Joseph Smooke, Dyan Ruiz | 02/13/2018

Join Riley and Curtis in a revolving restaurant with an epic view of San Francisco. They're meeting with the banker, Ernesto, who lends money for developments. Discover why it's not all about supply and demand because as he says, "That's not how the industry works."

Notes for Episode 3



    Our friend Sumir told us he only builds condos for people with pretty healthy bank accounts...


    But based on the laws of supply and demand, you'd think that building more units would bring the prices down.


    Well you won't see much building if housing prices go down. You see...





From 2009: https://www.economicshelp.org/blog/1327/economics/why-are-banks-not-lending/



    But increasing supply is the simplest solution to high housing costs. So many people are coming here for all the new jobs!



    Financing isn't that simple. If rents are going down, and a developer comes to me asking for a loan, I'll look at his business plan and tell him "No way." He won't be able to pay me back.


    I'll have the avocado poke toast on charcoal activated bread and a bowl of bone broth.




    Oooh I'll have a matcha green tea donut with bacon!



Wait, so you don't actually want to increase housing supply to the point where prices would fall?

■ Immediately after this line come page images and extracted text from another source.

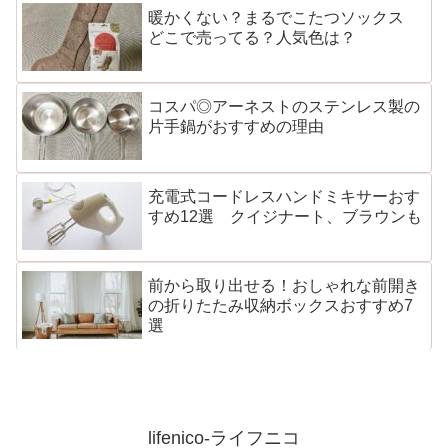
暖かくない？まるでこたつソックス
どこで売ってる？人気色は？
コスパ◎アーネストのステンレス製の
片手鍋がおすすめの理由
充電式コードレスハンドミキサーおす
すめ12選 クイジナート、ブラウンも
前から取り出せる！おしゃれな前開き
の折りたたみ収納ボックスおすすめ7
選
lifenico-ライフニコ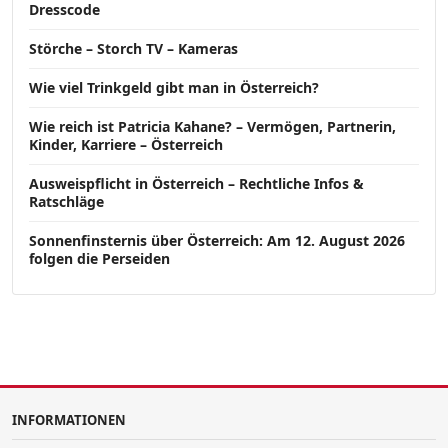
Dresscode
Störche – Storch TV – Kameras
Wie viel Trinkgeld gibt man in Österreich?
Wie reich ist Patricia Kahane? – Vermögen, Partnerin,
Kinder, Karriere – Österreich
Ausweispflicht in Österreich – Rechtliche Infos &
Ratschläge
Sonnenfinsternis über Österreich: Am 12. August 2026
folgen die Perseiden
INFORMATIONEN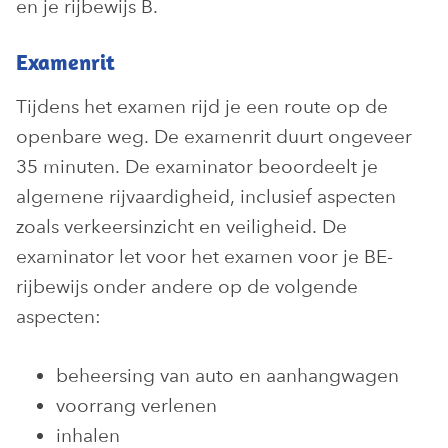
en je rijbewijs B.
Examenrit
Tijdens het examen rijd je een route op de
openbare weg. De examenrit duurt ongeveer
35 minuten. De examinator beoordeelt je
algemene rijvaardigheid, inclusief aspecten
zoals verkeersinzicht en veiligheid. De
examinator let voor het examen voor je BE-
rijbewijs onder andere op de volgende
aspecten:
beheersing van auto en aanhangwagen
voorrang verlenen
inhalen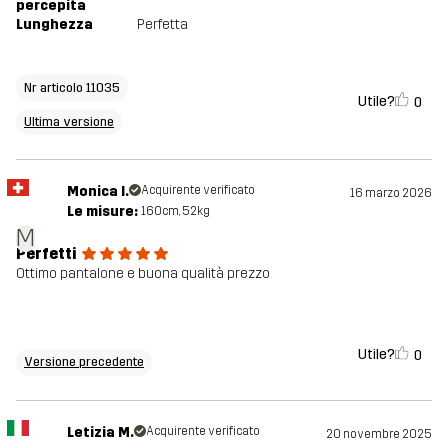
percepita
Lunghezza
Perfetta
Nr articolo 11035
Utile?
0
Ultima versione
Monica I.
Acquirente verificato
16 marzo 2026
Le misure:
160cm, 52kg
M
Perfetti
Ottimo pantalone e buona qualità prezzo
Utile?
0
Versione precedente
Letizia M.
Acquirente verificato
20 novembre 2025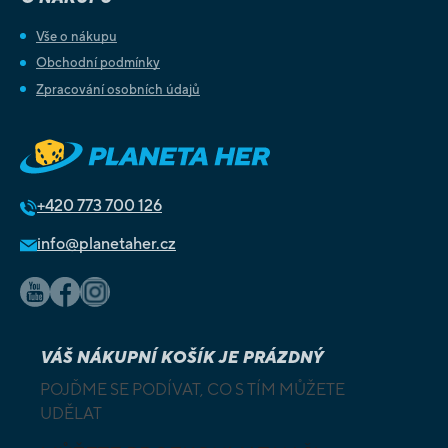
Vše o nákupu
Obchodní podmínky
Zpracování osobních údajů
+420
773 700 126
info@planetaher.cz
VÁŠ NÁKUPNÍ KOŠÍK JE PRÁZDNÝ
POJĎME SE PODÍVAT, CO S TÍM MŮŽETE
UDĚLAT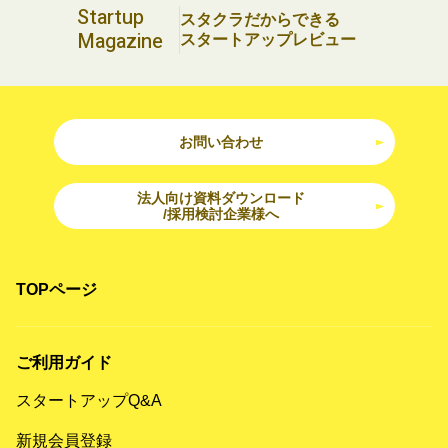
Startup
スタクラだからできる
Magazine
スタートアップレビュー
お問い合わせ
法人向け資料ダウンロード
/採用検討企業様へ
TOPページ
ご利用ガイド
スタートアップQ&A
新規会員登録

    That's not how the industry works. We have no incentive to invest in declining markets. Remember what happened in 2008? When the housing bubble burst? All the banks stopped lending.


    Prices need to drop approximately 40 percent for Riley and Curtis to be able to afford a place here.


    How do you get housing prices to fall 40 percent?



    That sounds like another Great Recession. But any little dip in prices in San Francisco, means we stop lending here, and invest in another city. Where the housing market is strong.



    You mean a city that's getting MORE expensive?


    Our realtor says a new listing just opened up in the Mission! Let's go!



Additional Notes:

Development budget

A developer has to present their costs for building the project. This includes land, architects, engineers (civil, structural, mechanical, etc.), insurance, fees for permits, lawyers for writing up contracts, loan “closing costs”, building materials, construction labor, etc. At the end of construction, the developer has to convert their construction period financing into “permanent” financing which is where the second analysis comes in.

Cash flow proforma

Assuming the “permanent” loan for the project lasts 20 years or more, the developer has to show that the projects has what’s called “net operating income” aka “profit” for that length of time. Banks assume that expenses will go up every year because the economy depends on inflation. If costs are going up every year, and housing prices start to go down, that means that the developer’s revenue will be going down. If the revenue goes down while expenses are going up, the developer won’t be able to pay the bank. This is a business plan that doesn’t work, so the bank will never make the loan.